Constitutional and Legal Foundations
- Article 21 — Right to Life: The court grounded the right to walk in Article 21. A safe, unobstructed footpath is essential to the dignified exercise of the right to life and personal liberty.
- Article 39(b) — Directive Principle: Footpaths are material resources of the community. Article 39(b) mandates that such resources must be distributed to serve the common good — not monopolised by the motorised class. Urban land allocated for roads must balance the needs of both pedestrians and vehicle users.
- Tragedy of the Commons: The court invoked this concept from environmental law. Footpaths — like other shared public resources — degrade when they are encroached upon by many without accountability. Safe footpaths have become a scarce resource in Indian cities.
- Walking and Constitutional Freedoms: The court went further, linking walking to freedom of speech, peaceful protest, and the right to form associations. From Gandhi's Dandi March to modern political rallies, walking has been a form of democratic expression in India.
The Problem with the Motor Vehicles Act, 1988
- The Motor Vehicles Act, 1988 is the primary legislation governing roads in India. The court was scathing in its assessment: the Act treats "vehicle" as its subject and human interests as incidental.
- Pedestrians appear in the law only as entities that drivers must avoid hitting — nothing more.
- The 2017 MoRTH regulations on driving do ask drivers to take precautions around vulnerable road users.
- But the court held that these are merely guiding principles — they do not recognise any fundamental right to walk, nor do they give pedestrians priority over vehicles.
- The Supreme Court noted that since 2012, it has been trying to squeeze pedestrian rights into the Motor Vehicles Act — with limited success.
Who Are the Duty-Bearers?
- The court identified the primary duty-bearers for footpath protection as urban local bodies — urban development authorities, municipal corporations, municipalities, and panchayats.

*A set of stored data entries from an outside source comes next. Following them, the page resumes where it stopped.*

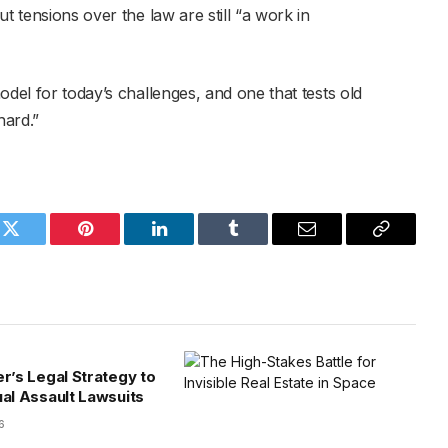
t tensions over the law are still “a work in
odel for today’s challenges, and one that tests old
hard.”
k
Twitter
Pinterest
LinkedIn
Tumblr
Email
Copy
Link
er’s Legal Strategy to
ual Assault Lawsuits
6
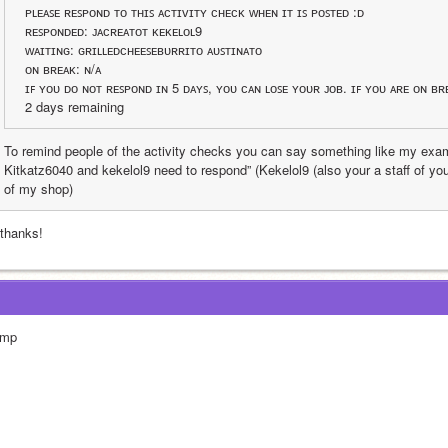
ᴘʟᴇᴀꜱᴇ ʀᴇꜱᴘᴏɴᴅ ᴛᴏ ᴛʜɪꜱ ᴀᴄᴛɪᴠɪᴛʏ ᴄʜᴇᴄᴋ ᴡʜᴇɴ ɪᴛ ɪꜱ ᴘᴏꜱᴛᴇᴅ :ᴅ
ʀᴇꜱᴘᴏɴᴅᴇᴅ: ᴊᴀᴄʀᴇᴀᴛᴏᴛ ᴋᴇᴋᴇʟᴏʟ9
ᴡᴀɪᴛɪɴɢ: ɢʀɪʟʟᴇᴅᴄʜᴇᴇꜱᴇʙᴜʀʀɪᴛᴏ ᴀᴜꜱᴛɪɴᴀᴛᴏ
ᴏɴ ʙʀᴇᴀᴋ: ɴ/ᴀ
ɪꜰ ʏᴏᴜ ᴅᴏ ɴᴏᴛ ʀᴇꜱᴘᴏɴᴅ ɪɴ 5 ᴅᴀʏꜱ, ʏᴏᴜ ᴄᴀɴ ʟᴏꜱᴇ ʏᴏᴜʀ ᴊᴏʙ. ɪꜰ ʏᴏᴜ ᴀʀᴇ ᴏɴ ʙʀ
2 days remaining 
To remind people of the activity checks you can say something like my exam
Kitkatz6040 and kekelol9 need to respond” (Kekelol9 (also your a staff of you
of my shop)
 thanks!
mp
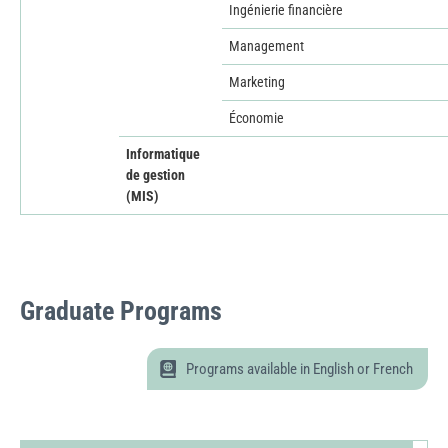
Ingénierie financière
Management
Marketing
Économie
Informatique
de gestion
(MIS)
Graduate
Programs
Programs available in English or French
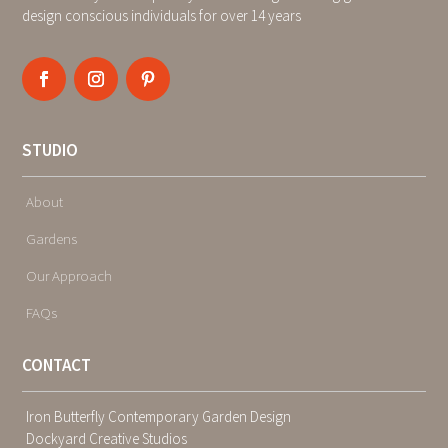
design conscious individuals for over 14 years
STUDIO
About
Gardens
Our Approach
FAQs
CONTACT
Iron Butterfly Contemporary Garden Design
Dockyard Creative Studios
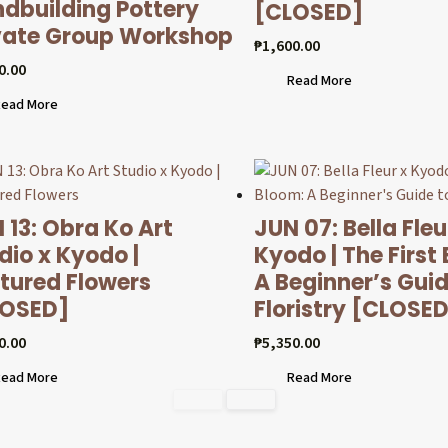
dbuilding Pottery
[CLOSED]
vate Group Workshop
₱
1,600.00
0.00
Read More
ead More
 13: Obra Ko Art
JUN 07: Bella Fleu
dio x Kyodo |
Kyodo | The First
tured Flowers
A Beginner’s Guid
LOSED]
Floristry [CLOSE
0.00
₱
5,350.00
ead More
Read More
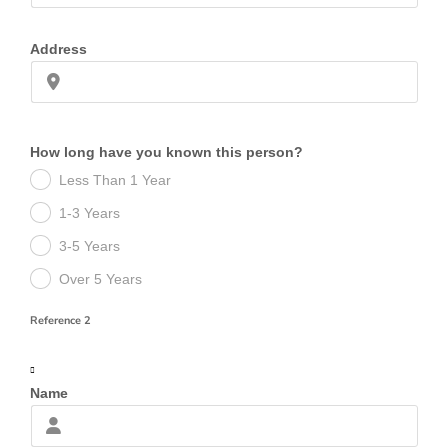
Address
How long have you known this person?
Less Than 1 Year
1-3 Years
3-5 Years
Over 5 Years
Reference 2
Name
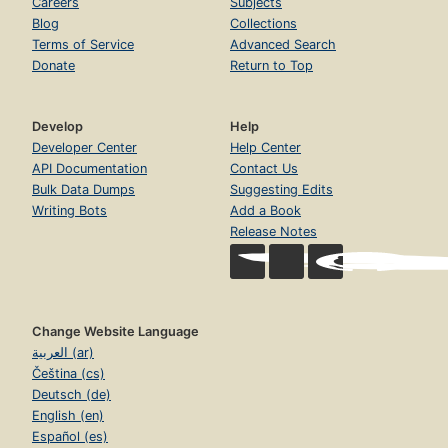
Careers
Subjects
Blog
Collections
Terms of Service
Advanced Search
Donate
Return to Top
Develop
Help
Developer Center
Help Center
API Documentation
Contact Us
Bulk Data Dumps
Suggesting Edits
Writing Bots
Add a Book
Release Notes
Change Website Language
العربية (ar)
Čeština (cs)
Deutsch (de)
English (en)
Español (es)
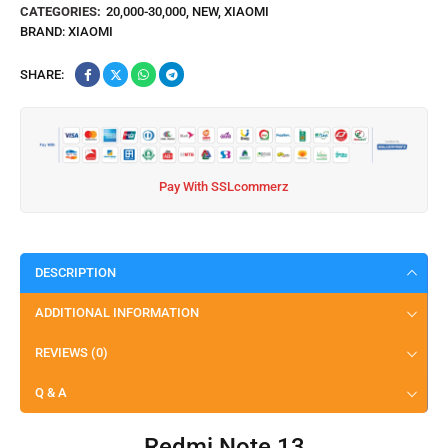
CATEGORIES:
20,000-30,000
,
NEW
,
XIAOMI
BRAND:
XIAOMI
SHARE:
Pay With SSLcommerz
DESCRIPTION
ADDITIONAL INFORMATION
REVIEWS (0)
Q & A
Redmi Note 13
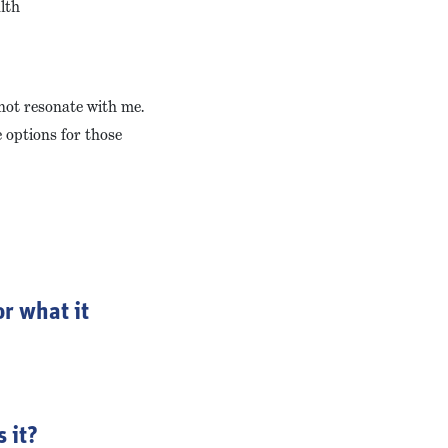
lth
 not resonate with me.
e options for those
r what it
 it?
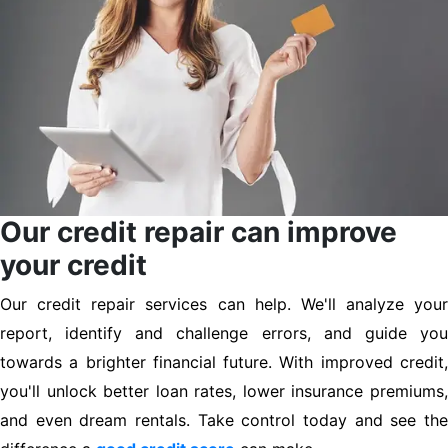
Our credit repair can improve
your credit
Our credit repair services can help. We'll analyze your
report, identify and challenge errors, and guide you
towards a brighter financial future. With improved credit,
you'll unlock better loan rates, lower insurance premiums,
and even dream rentals. Take control today and see the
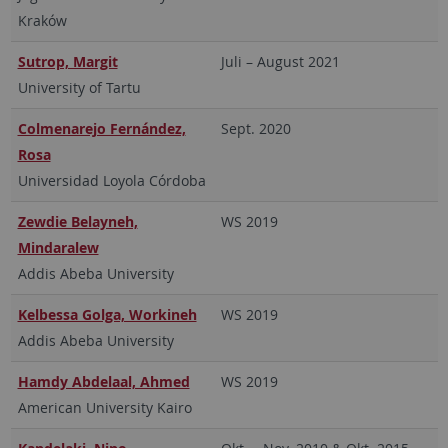
Kraków
Sutrop, Margit
Juli – August 2021
University of Tartu
Colmenarejo Fernández,
Sept. 2020
Rosa
Universidad Loyola Córdoba
Zewdie Belayneh,
WS 2019
Mindaralew
Addis Abeba University
Kelbessa Golga, Workineh
WS 2019
Addis Abeba University
Hamdy Abdelaal, Ahmed
WS 2019
American University Kairo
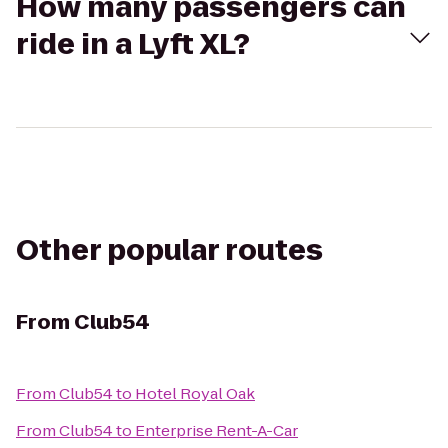
How many passengers can
ride in a Lyft XL?
Other popular routes
From
Club54
From
Club54
to
Hotel Royal Oak
From
Club54
to
Enterprise Rent-A-Car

- Footpaths are held in trust by these bodies for public benefit. Their failure to maintain, protect, and enforce footpath space is a constitutional failure, not merely an administrative lapse.

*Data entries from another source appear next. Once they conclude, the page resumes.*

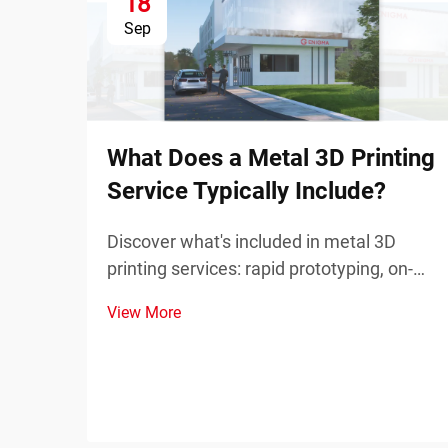
18
Sep
What Does a Metal 3D Printing
Service Typically Include?
Discover what's included in metal 3D
printing services: rapid prototyping, on-
demand spare parts, and complex
View More
component manufacturing. Reduce
downtime and costs—learn more.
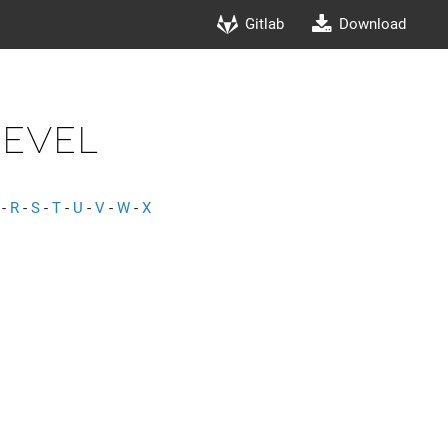
Gitlab
Download
Level
-
R
-
S
-
T
-
U
-
V
-
W
-
X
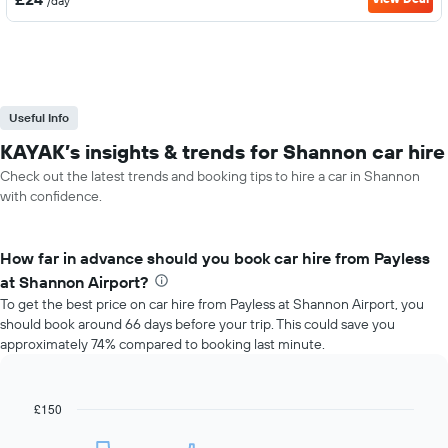
/day
Useful Info
KAYAK’s insights & trends for Shannon car hire
Check out the latest trends and booking tips to hire a car in Shannon
with confidence.
How far in advance should you book car hire from Payless
at Shannon Airport?
To get the best price on car hire from Payless at Shannon Airport, you
should book around 66 days before your trip. This could save you
approximately 74% compared to booking last minute.
£150
Line
Chart
graphic.
chart
with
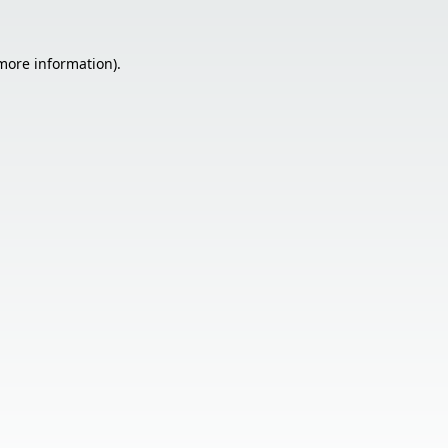
 more information).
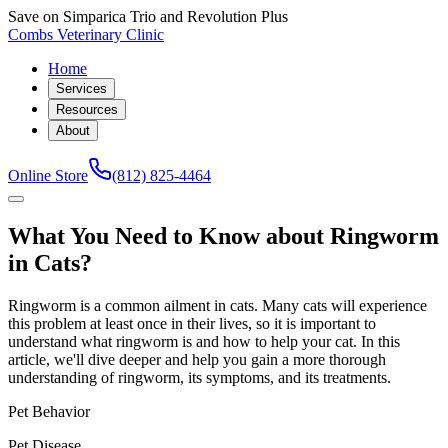
Save on Simparica Trio and Revolution Plus
Combs Veterinary Clinic
Home
Services
Resources
About
Online Store
(812) 825-4464
What You Need to Know about Ringworm
in Cats?
Ringworm is a common ailment in cats. Many cats will experience
this problem at least once in their lives, so it is important to
understand what ringworm is and how to help your cat. In this
article, we'll dive deeper and help you gain a more thorough
understanding of ringworm, its symptoms, and its treatments.
Pet Behavior
Pet Disease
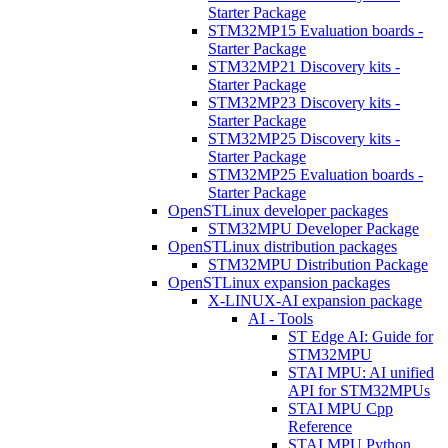
Starter Package
STM32MP15 Evaluation boards -
Starter Package
STM32MP21 Discovery kits -
Starter Package
STM32MP23 Discovery kits -
Starter Package
STM32MP25 Discovery kits -
Starter Package
STM32MP25 Evaluation boards -
Starter Package
OpenSTLinux developer packages
STM32MPU Developer Package
OpenSTLinux distribution packages
STM32MPU Distribution Package
OpenSTLinux expansion packages
X-LINUX-AI expansion package
AI - Tools
ST Edge AI: Guide for
STM32MPU
STAI MPU: AI unified
API for STM32MPUs
STAI MPU Cpp
Reference
STAI MPU Python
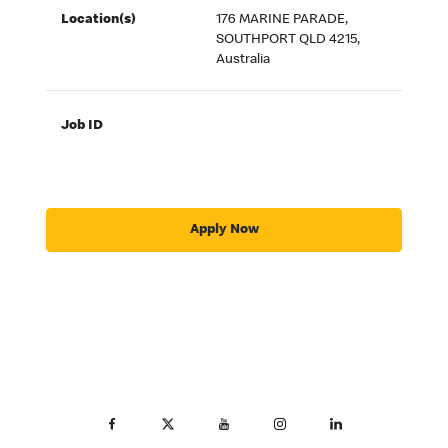
Location(s)
176 MARINE PARADE,
SOUTHPORT QLD 4215,
Australia
Job ID
Apply Now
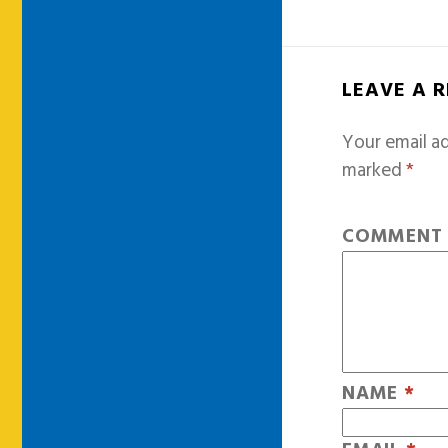
LEAVE A 
Your email ad
marked
*
COMMEN
NAME
*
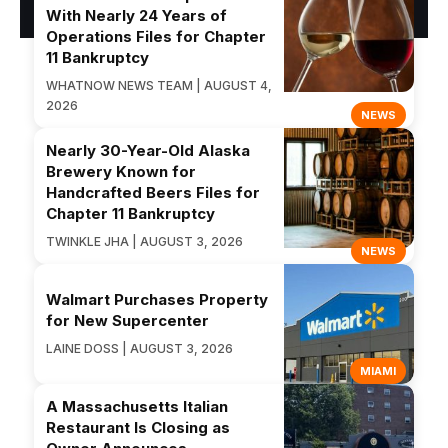
With Nearly 24 Years of
Operations Files for Chapter
11 Bankruptcy
WHATNOW NEWS TEAM | AUGUST 4,
2026
NEWS
Nearly 30-Year-Old Alaska
Brewery Known for
Handcrafted Beers Files for
Chapter 11 Bankruptcy
TWINKLE JHA | AUGUST 3, 2026
NEWS
Walmart Purchases Property
for New Supercenter
LAINE DOSS | AUGUST 3, 2026
MIAMI
A Massachusetts Italian
Restaurant Is Closing as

The Court's Key Directions and Recommendations
- Statutory Law: The court was not satisfied with just declaring a right. It recommended that Parliament and State legislatures enact a dedicated statutory law — similar to the Right to Education Act — to give this fundamental right legal teeth on the ground.
- A Dedicated Regulator: The court called for establishing a full-time regulatory body to plan, enforce, and implement pedestrian rights. Such a body would embed expertise, ensure accountability, and provide a forum for aggrieved pedestrians — much like the National Commission for Protection of Child Rights does for children's rights.

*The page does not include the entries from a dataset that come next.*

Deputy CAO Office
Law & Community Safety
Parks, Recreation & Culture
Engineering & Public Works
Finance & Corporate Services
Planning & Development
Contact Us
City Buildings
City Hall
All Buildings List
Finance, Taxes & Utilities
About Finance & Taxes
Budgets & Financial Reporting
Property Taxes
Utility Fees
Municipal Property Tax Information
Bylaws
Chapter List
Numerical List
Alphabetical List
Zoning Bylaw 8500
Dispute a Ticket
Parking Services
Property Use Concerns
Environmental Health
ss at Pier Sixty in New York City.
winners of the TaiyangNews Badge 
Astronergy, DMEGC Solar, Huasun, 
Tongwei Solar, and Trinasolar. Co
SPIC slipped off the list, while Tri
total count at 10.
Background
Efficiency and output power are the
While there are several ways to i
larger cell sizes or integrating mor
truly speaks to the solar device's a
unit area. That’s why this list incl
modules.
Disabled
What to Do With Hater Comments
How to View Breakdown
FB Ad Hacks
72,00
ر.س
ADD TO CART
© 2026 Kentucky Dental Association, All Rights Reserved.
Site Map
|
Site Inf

- On Compensation: In the original case, the Supreme Court reversed the High Court's reduction of compensation and recalculated it upward to Rs. 11.44 lakh, to be paid within two months. It held that violation of the right to walk on demarcated footpaths entitles citizens to invoke constitutional and legal remedies beyond what the Motor Vehicles Act provides.
Conclusion
This judgment marks a decisive reversal of the hierarchy on Indian roads. For decades, road design, urban planning, and legislation privileged the motorised user. The Supreme Court has now established that the pedestrian's right is not subordinate — it takes priority.
For municipal bodies and road agencies, maintaining safe, unobstructed footpaths is no longer a discretionary good practice. It is now a constitutional duty wherever a motorised road exists.